Improved the progress bar related code to allow fast forwarding multiple steps.

bitdruid commented 5 months ago

please review my implementations as i wanted to do less deep changes in the code-logic

Ghost-chu commented 5 months ago

please review my implementations as i wanted to do less deep changes in the code-logic

Why not process the skipset before starting the workers to start processing snapshots? Processing skipset in download will generate a lot of method calls and a lot of v.writes. Python's text output performance is not good enough.

Considering that in my patch, processing it earlier resulted in a time savings of over 30 minutes, it seems well worth it.

bitdruid commented 5 months ago

please review my implementations as i wanted to do less deep changes in the code-logic

Why not process the skipset before starting the workers to start processing snapshots? Processing skipset in download will generate a lot of method calls and a lot of v.writes.
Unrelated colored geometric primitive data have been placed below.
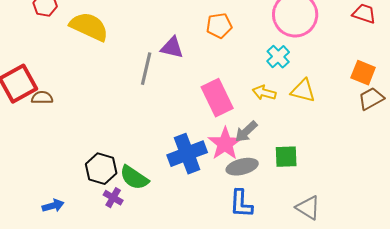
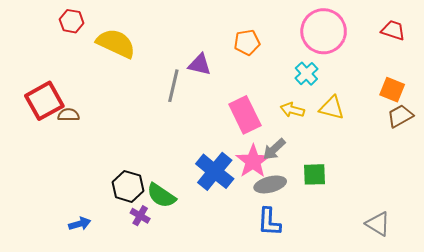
blue cross: (187, 154) -> (215, 171), turned -30
gray triangle: (308, 208) -> (378, 224), moved

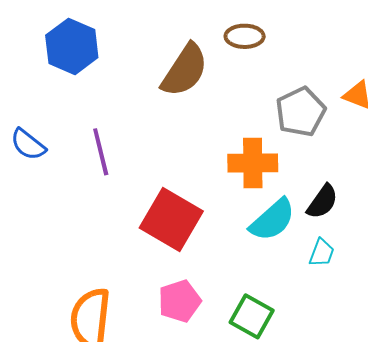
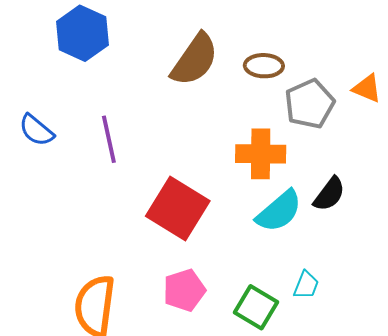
brown ellipse: (245, 36) -> (264, 66), moved
cyan trapezoid: (322, 253) -> (306, 285), moved

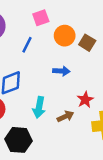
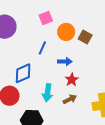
blue line: (27, 45) -> (42, 48), moved
red star: (85, 100) -> (72, 80), moved

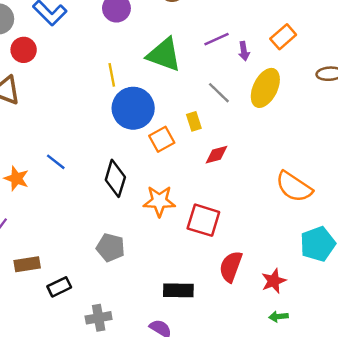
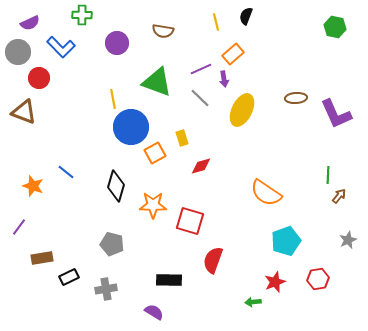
orange rectangle: (283, 37) -> (233, 54), moved
gray line: (219, 93) -> (200, 98), moved
red star: (274, 281) -> (275, 282), moved
gray cross: (99, 318) -> (106, 289), moved

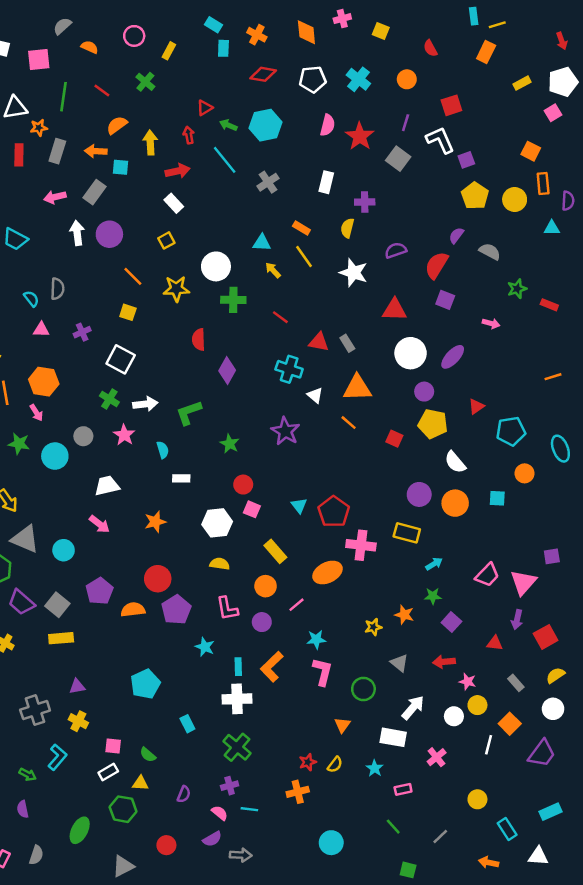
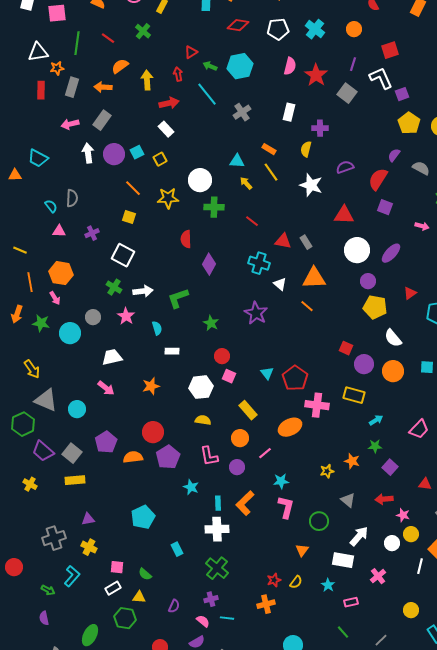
cyan square: (121, 167) -> (137, 152), moved, turned -32
red square: (394, 439) -> (346, 348), moved

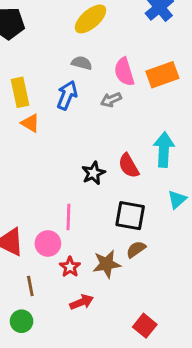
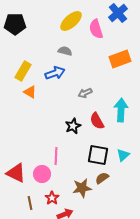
pink semicircle: (124, 72) -> (96, 29), moved
yellow rectangle: (20, 92) -> (23, 71), turned 42
blue arrow: (67, 95) -> (55, 73), turned 48
gray arrow: (111, 100) -> (85, 93), moved
cyan triangle: (177, 199) -> (123, 155), moved
red star: (70, 267) -> (52, 198), moved

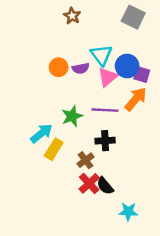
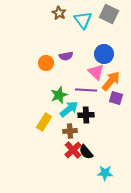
cyan triangle: (101, 55) -> (83, 20), moved
orange circle: (59, 67) -> (46, 63), moved
purple square: (142, 75) -> (116, 98), moved
pink triangle: (108, 77) -> (96, 72), moved, turned -36
cyan arrow: (41, 133) -> (69, 109), moved
brown cross: (86, 160) -> (70, 131), turned 32

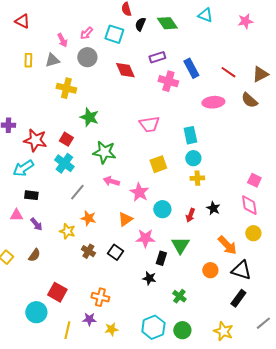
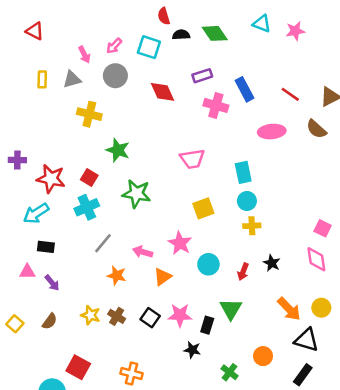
pink star: (245, 21) -> (295, 31), moved
black semicircle: (140, 24) -> (181, 35), turned 64
cyan cross: (64, 163) -> (87, 207), turned 30
pink arrow: (111, 181) -> (143, 252), moved
yellow star: (67, 231) -> (91, 315), moved
yellow circle: (253, 233) -> (321, 308), moved
pink star: (145, 238) -> (180, 315), moved
orange circle: (210, 270) -> (263, 356), moved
Python's text output performance is not good enough.

Considering that in my patch, processing it earlier resulted in a time savings of over 30 minutes, it seems well worth it.

forgot about that one sorry. you are right

Ghost-chu commented 5 months ago

please review my implementations as i wanted to do less deep changes in the code-logic

Why not process the skipset before starting the workers to start processing snapshots? Processing skipset in download will generate a lot of method calls and a lot of v.writes. Python's text output performance is not good enough. Considering that in my patch, processing it earlier resulted in a time savings of over 30 minutes, it seems well worth it.

forgot about that one sorry. you are right

please review my implementations as i wanted to do less deep changes in the code-logic

Why not process the skipset before starting the workers to start processing snapshots? Processing skipset in download will generate a lot of method calls and a lot of v.writes. Python's text output performance is not good enough. Considering that in my patch, processing it earlier resulted in a time savings of over 30 minutes, it seems well worth it.

forgot about that one sorry. you are right

hi A friendly reminder - don't forget to fast forward the progress bar! It will look weird. Verbosity's wrtie function only allowed me to increase by 1, so I changed it to save a lot of function calls (by fast-forwarding all at once).

Based on my testing, it performs terribly if the progress bar is updated in a loop.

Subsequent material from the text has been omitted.